To safeguard your hospital from potential telemedicine security risks, consider taking the following first steps:

  1. Require SOC2 Type II security audits or equivalent for vendors: Insist that telemedicine vendors undergo a rigorous SOC2 Type II security audit or equivalent, including third-party penetration analysis. Relying solely on your hospital’s own security reviews, customer references or a vendor’s history is insufficient and can increase risk while slowing the adoption of new innovations.
  2. Mandate CIO and CEO approval for security standard exemptions. By establishing a process where the CEO must review and authorize deviations from a hospital’s security policy, the organization creates a safeguard that ensures exemptions are rare and accompanied by risk mitigation strategies. If the mere involvement of the CEO in the approval process is sufficient to redirect the organization, it demonstrates that the rationale for granting exemptions may not be very convincing.
  3. Isolate telemedicine networks: Ideally, telemedicine endpoints should be isolated from the hospital’s main network. This separation helps mitigate potential vulnerabilities by creating an additional layer of protection. Further, adopt an approach to security that trusts no one and requires constant verification and validation of access (zero trust). Treat every device as a potential risk, even if it belongs to your organization.
  4. Beware of older Microsoft operating systems: The WannaCry ransomware attack in 2017 disrupted the UK’s National Health Service (NHS), costing the NHS nearly one hundred million pounds. The attack exploited a vulnerability in older Windows systems, emphasizing the importance of isolating networks to minimize damage. Microsoft had stopped supporting Windows 7 and earlier versions, making them more susceptible to cyber threats. Ensure that your hospital’s telemedicine solutions are running on up-to-date operating systems and are regularly patched to eliminate known vulnerabilities.

Hospital security is complex and challenging, but smart security starts with making the simple things simple. An effective security program not only safeguard hospitals and patients; it also serves as an enabler for innovation. Further, requiring vendors to demonstrate their commitment to security is just as vital as ensuring the credentials of staff caring for patients. 
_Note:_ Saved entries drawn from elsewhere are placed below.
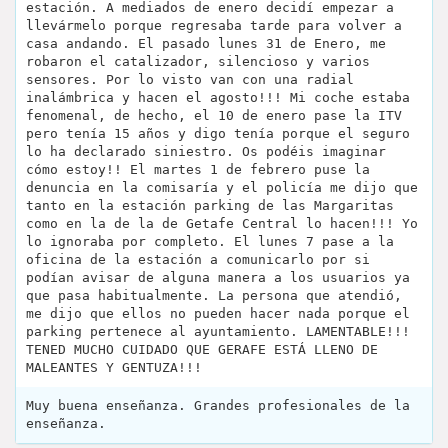
estación. A mediados de enero decidí empezar a
llevármelo porque regresaba tarde para volver a
casa andando. El pasado lunes 31 de Enero, me
robaron el catalizador, silencioso y varios
sensores. Por lo visto van con una radial
inalámbrica y hacen el agosto!!! Mi coche estaba
fenomenal, de hecho, el 10 de enero pase la ITV
pero tenía 15 años y digo tenía porque el seguro
lo ha declarado siniestro. Os podéis imaginar
cómo estoy!! El martes 1 de febrero puse la
denuncia en la comisaría y el policía me dijo que
tanto en la estación parking de las Margaritas
como en la de la de Getafe Central lo hacen!!! Yo
lo ignoraba por completo. El lunes 7 pase a la
oficina de la estación a comunicarlo por si
podían avisar de alguna manera a los usuarios ya
que pasa habitualmente. La persona que atendió,
me dijo que ellos no pueden hacer nada porque el
parking pertenece al ayuntamiento. LAMENTABLE!!!
TENED MUCHO CUIDADO QUE GERAFE ESTÁ LLENO DE
MALEANTES Y GENTUZA!!!
Muy buena enseñanza. Grandes profesionales de la
enseñanza.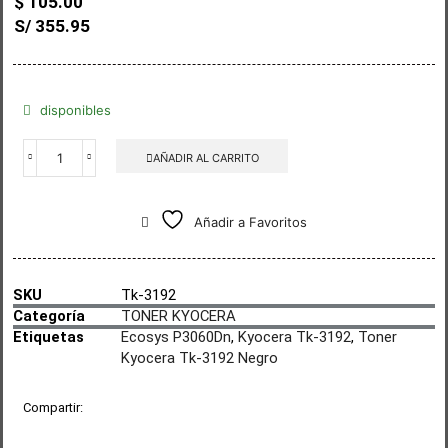
$
105.00
S/ 355.95
disponibles
AÑADIR AL CARRITO
Añadir a Favoritos
SKU
Tk-3192
Categoría
TONER KYOCERA
Etiquetas
Ecosys P3060Dn
,
Kyocera Tk-3192
,
Toner
Kyocera Tk-3192 Negro
Compartir:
By contrast, a poor security program creates confusion, stifles all change and misses its core purpose – like a falls prevention program that results in substantively reducing patient mobility

Replacing security theater – the act of looking like you’re taking security seriously – with substantive and objective standards will draw vendors who can meet your clinical and security needs. Verify, then trust to lower risk and increase the sustained pace of innovation, thereby improving the cost and care of patients in the hospital.

About Narinder Singh

I’m a technologist who has oscillated between trying to run towards and away from that identity since I first became enamored with a computer. I believe technology can change the world for the better and am passionate about applying that energy to improving healthcare. I love to laugh and learn, feel guilty for not doing enough, and believe if you are doing the right things with the right people it seldom feels like work.

After beginning my career at Accenture’s Center for Strategy Technology I led several R&D teams at webMethods, an integration startup that eventually went public. After a corporate strategy role in the Office of the CEO at SAP I co-founded Appirio which raised funds from Sequoia, GGV and General Atlantic, became the largest independent partner of salesforce, Workday and Google enterprise, and grew to over 1200 people before its acquisition.

From there I decided to work on something that could serve others. I went back to school to learn about medical devices and AI, yet it was later that healthcare became personal. My mom endured an unexpected twelve weeks in a hospital with multiple major surgeries – culminating in a successful bilateral lung transplant. I spent over a thousand hours in the hospital with her and the experience led me to write a guide for how families could navigate the crisis of critical care. Through that the eventual mission of LookDeep – to help hospitals ‘Be Present for Every Patient at Every Moment’ – became my obsession.

Applying emerging technology to help patients in the hospital and those that care for them is the most important professional experience I’ve ever had the fortune to work on.